In a letter to the Council of Ministers dated April 28 seen by The Post on May 18, Sakhon’s statements were apparently made to allay concerns raised by the NGO Wildlife Alliance.
The information about land swaps at the sanctuary drew concern from Wildlife Alliance founder and CEO Suwanna Gauntlett, who sought immediate intervention from Prime Minister Hun Sen to halt the 500ha land swap that was allegedly being done so the land could be developed by an unspecified private company.
Gauntlett requested a courtesy call with the premier and sought his intervention to stop the development plan overseen by the ministry.
She said that should the project plan be approved and implemented, the Phnom Tamao area – located in Takeo province’s Bati district – would be split into two parts, affecting “more than 1,000 wildlife species and their habitats”.
She noted that it would also affect the reputation of the PTWRC, destroy all of Cambodia’s achievements of the last 20 years in environmental protection and make it impossible for her NGO to continue contributing to the project.
Similarly, Nick Marx – director of the NGO’s Wildlife Rescue and Care – said in a video clip posted online on May 16 that through cooperation between the Forestry Administration and his NGO over the last 20 years, Phnom Tamao has become an important spot for wildlife recovery and preservation.

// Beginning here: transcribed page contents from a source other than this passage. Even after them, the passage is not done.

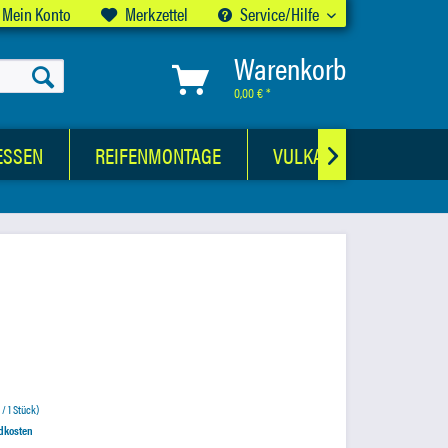
Mein Konto
Merkzettel
Service/Hilfe
Warenkorb
0,00 € *
ESSEN
REIFENMONTAGE
VULKANISATIONSWER

 / 1 Stück)
ndkosten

He was concerned that the development project at Phnom Tamao would destroy a good place for wildlife and a good place for Cambodian people to visit to learn about wildlife.
“I, as well as other conservationists, beg Samdech Prime Minister Hun Sen to keep Phnom Tamao untouched, for the sake of the safety of its wildlife and so it will remain a natural resort for the people living in Phnom Penh and nearby,” he said in the video clip, using the premier’s royal title.

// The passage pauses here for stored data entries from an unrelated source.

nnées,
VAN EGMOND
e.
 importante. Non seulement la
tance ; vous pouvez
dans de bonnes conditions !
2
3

However, Sakhon said the land swap will not affect the PTWRC, which covers more than 400ha and is surrounded by 8,394m of fencing along with the physical infrastructure built there.

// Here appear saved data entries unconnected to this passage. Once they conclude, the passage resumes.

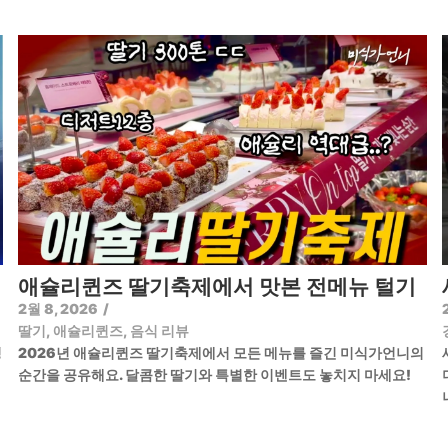
애슐리퀸즈 딸기축제에서 맛본 전메뉴 털기
2월 8, 2026
/
딸기
,
애슐리퀸즈
,
음식 리뷰
정
2026년 애슐리퀸즈 딸기축제에서 모든 메뉴를 즐긴 미식가언니의
순간을 공유해요. 달콤한 딸기와 특별한 이벤트도 놓치지 마세요!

He also stated that it will not affect the assistance provided by Wildlife Alliance or the memorandum of understanding (MoU) between the NGO and the ministry.
“The land swap at Phnom Tamao is necessary for the government to develop the area in order to boost the incomes of people and local economy as a whole, as well as to provide more capital for other strategic projects, such as renovating the wildlife park and for the PTWRC to economically compete and generate incomes,” Sakhon said in the letter.
According to Sakhon, Phnom Tamao has many facilities related to wildlife protection, preservation, education, research and training along with many species of wildlife.
Sakhon’s letter did not say which land would be exchanged with the Phnom Tamao area or within it. Several ministry officials said they did not have any information on the development project in that area.
But according to a notice issued on January 14 by the Council of Ministers, the government had agreed in principle for a land swap of 500ha located at PTWRC in exchange for the creation of the Safari Angkor Park on 250ha in Banteay Srei and Svay Leu districts of Siem Reap province, plus the creation of the Mondulkiri Phytopathology Park covering more than 472ha.
Sok Vichea, a biodiversity researcher, said that development of the area could negatively affect the Phnom Tamao wildlife with habitat interruptions through noise, chemical substances and clearance of forest for development, which he felt should be done far from that area.
“If [the company] used the area to raise animals, that would not be a problem. But if it was used to build a factory, that would affect the wildlife,” he said.
Ny Kosal, a local resident living in Kandeoung commune of Takeo province’s Bati district where the PTWRC is located, said that development always causes some kind of impact but it should be applauded if the project is in the public interest.
“The area is currently not developed and it is time to change that. The NGO and the government should explain to the local people what they intend to do so they understand what’s going on and can find a way to benefit from the area’s development,” he said.